パソコンの選び方と買い方

液晶モニターの選び方

最終更新日 2008年01月24日

モニターとは

モニターとはパソコンからの出力情報を画面に映し出すものです。前まではブラウン管を使用するCRTモニターが主流でした。今は液晶モニターが主流です。省スペースで省電力で目にも優しいです。

昔は液晶モニターよりCRTモニターの方が画質がきれいでした。それは、昔は液晶モニターとパソコンをつなく機器にデジタル信号をそのまま伝えるものがなかったからです。それでパソコンからのデジタル信号をアナログ信号に変えて液晶モニターへ出力し、液晶モニターでアナログ信号をデジタル信号に変えて表示してましたので、どうしても画質が悪くなったのです。

現在でも、画質が一番いいのはCRTモニターですが、それは数十万円もするようなプロが仕事で使うようなモニターのレベルの話になった場合です。現在は個人で使う場合は省スペース性に優れた液晶モニターを買うのが一般的です。

店頭で製品を見てみる

液晶モニターはスペックだけではどのくらいの画質なのかイメージしにくいものです。家電量販店では薄型テレビが展示品として置かれており実際に画質等を確認できますが、これと似たように多くのパソコンショップでは液晶モニターを展示品として置いてあり画質等を確認できます。よってスペック、価格と画質等の性能を合わせてみてみると良いでしょう。気に入った製品があればそこで買うのも良いでしょう。ただし店内の照明の強さや、展示品として置いてあるが故の画面の汚れや長時間の起動による消耗等も考えておく必要があります。つまり実際に購入して自宅で見ると、店頭で見たときとは違って見える事があります。

sRGB 対応

CRTモニターと比べて、液晶モニターには色の表示の統一があいまいという欠点があります。例えば液晶モニターの種類によって同じはずの青色が違うように見えるということです。そこで液晶モニターも含めてパソコンの周辺機器にはsRGBと呼ばれる色空間の国際規格があります。この規格によって例えば液晶モニターとプリンターの印刷物との色の違いを極力少なくします。ですので、デジタルカメラの写真の編集など、色彩の統一が必要なときはsRGB対応のものを選びたいです。個人で使うのであればあまりsRGB対応にこだわらなくてもいいと思います。

Adobe RGB 対応

上記のsRGB より、より多くの色を表示できるのが、Adobe RGBです。高性能な液晶モニターに採用されていることが多いです。Adobe RGB対応で価格が安い液晶モニターはまだ無く、色の表示を重視するならsRGB対応が選択の目安となるでしょう。

液晶モニターのスペックの見方

液晶モニターを選ぶときは次のスペックを見ましょう。

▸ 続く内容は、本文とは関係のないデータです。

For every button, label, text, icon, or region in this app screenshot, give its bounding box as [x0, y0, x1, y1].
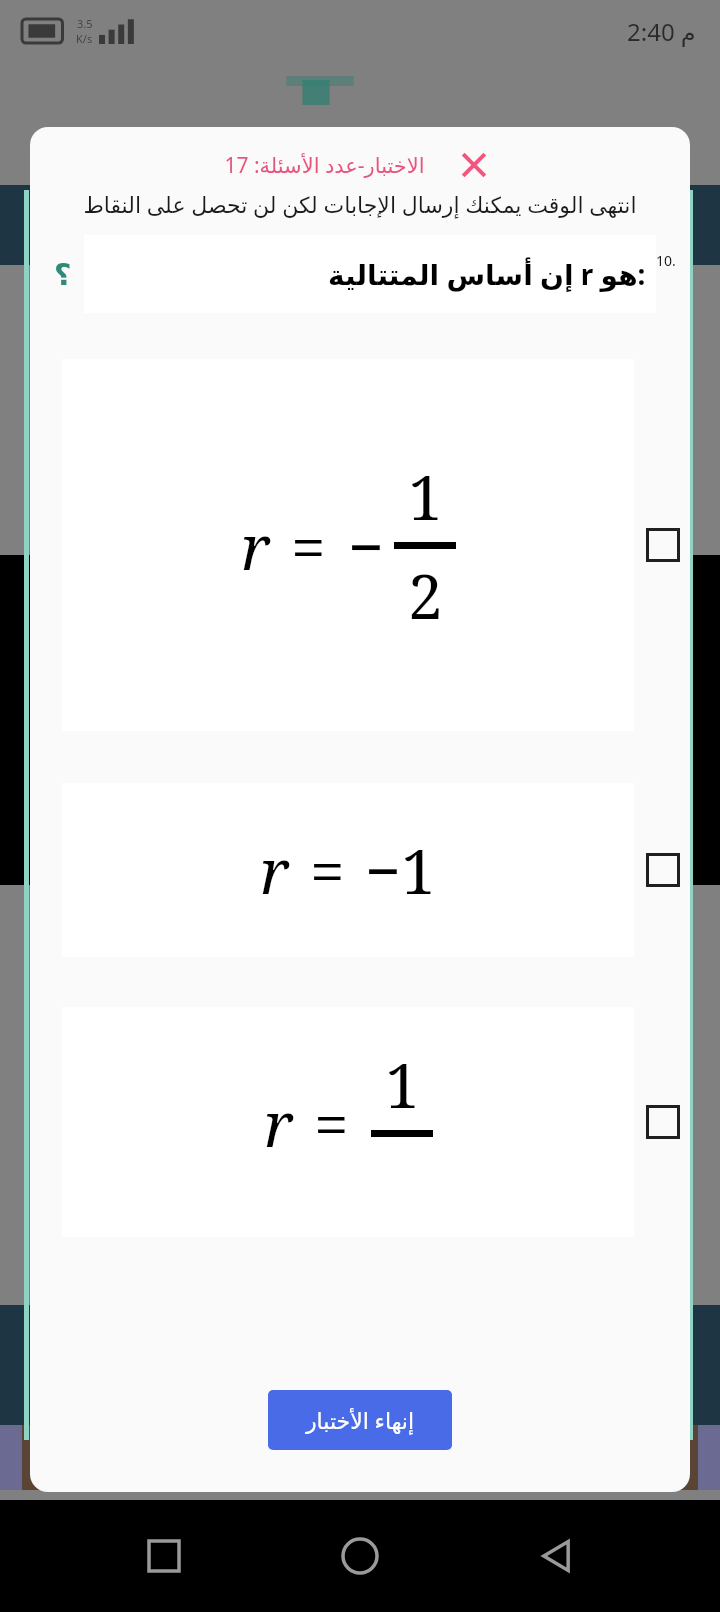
button[interactable]: r — [62, 783, 680, 957]
staticText: K/s — [76, 31, 93, 46]
staticText: انتهى الوقت يمكنك إرسال الإجابات لكن لن … — [64, 189, 656, 219]
staticText: 10. — [656, 251, 676, 270]
button[interactable]: إنهاء الأختبار — [268, 1390, 452, 1450]
staticText: = — [291, 504, 326, 588]
button[interactable]: Home — [328, 1524, 392, 1588]
staticText: − — [348, 504, 384, 588]
button[interactable]: Close — [451, 142, 497, 188]
staticText: ؟ — [54, 257, 72, 292]
staticText: إنهاء الأختبار — [306, 1405, 415, 1435]
staticText: 1 — [408, 454, 443, 538]
staticText: إن أساس المتتالية r هو: — [328, 255, 646, 293]
staticText: = — [310, 828, 345, 912]
staticText: 1 — [385, 1042, 420, 1126]
staticText: −1 — [365, 828, 436, 912]
staticText: = — [314, 1081, 349, 1165]
staticText: م 2:40 — [627, 15, 696, 48]
staticText: الاختبار-عدد الأسئلة: 17 — [224, 151, 425, 180]
button[interactable]: r — [62, 1007, 680, 1237]
button[interactable]: Back — [524, 1524, 588, 1588]
staticText: r — [264, 1081, 294, 1165]
staticText: 2 — [408, 553, 443, 637]
staticText: r — [260, 828, 290, 912]
button[interactable]: r — [62, 359, 680, 731]
staticText: r — [241, 504, 271, 588]
staticText: 3.5 — [77, 16, 93, 31]
button[interactable]: Recent apps — [132, 1524, 196, 1588]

カタログや製造メーカーのホームページ等で確認することができます。

スペック 見方
パネルサイズ 画面の大きさを表します。CRTモニターより2型大きくなります。例えば液晶17型であればCRTの19型の大きさとなります。

パネルサイズが大きいほど、画面が大きくスペースが広いので見やすく作業効率がよくなります。机の上が広いほどノートや本がいろいろ広げられて勉強がはかどることと似ています。よってできるだけパネルサイズが大きい液晶モニターが良いですが、設置場所スペース等を考慮すると大きすぎるのも問題です。よってパネルサイズの選択の目安は価格と使い勝手に優れた17型か19型です。15型はサイズの割りに価格が高く、もう少し画面のサイズが欲しいところです。

映画等のワイド画面を液晶モニターで見たいのであれば、ワイド画面である液晶モニターを選びたいです。通常画面の液晶モニターでワイド画面を見ると左右の幅が足りないので、物足りなくなります。
最大解像度 出力映像の細かさを表します。SXGA 1280×1024のように表示されていますが、これらの数値が大きいほど滑らかに表示されます。最大解像度はパネルサイズに応じて決まりますので、あまり選択性がありませんが、同じ画面サイズの製品でもそれぞれ最大解像度が違うときもあります。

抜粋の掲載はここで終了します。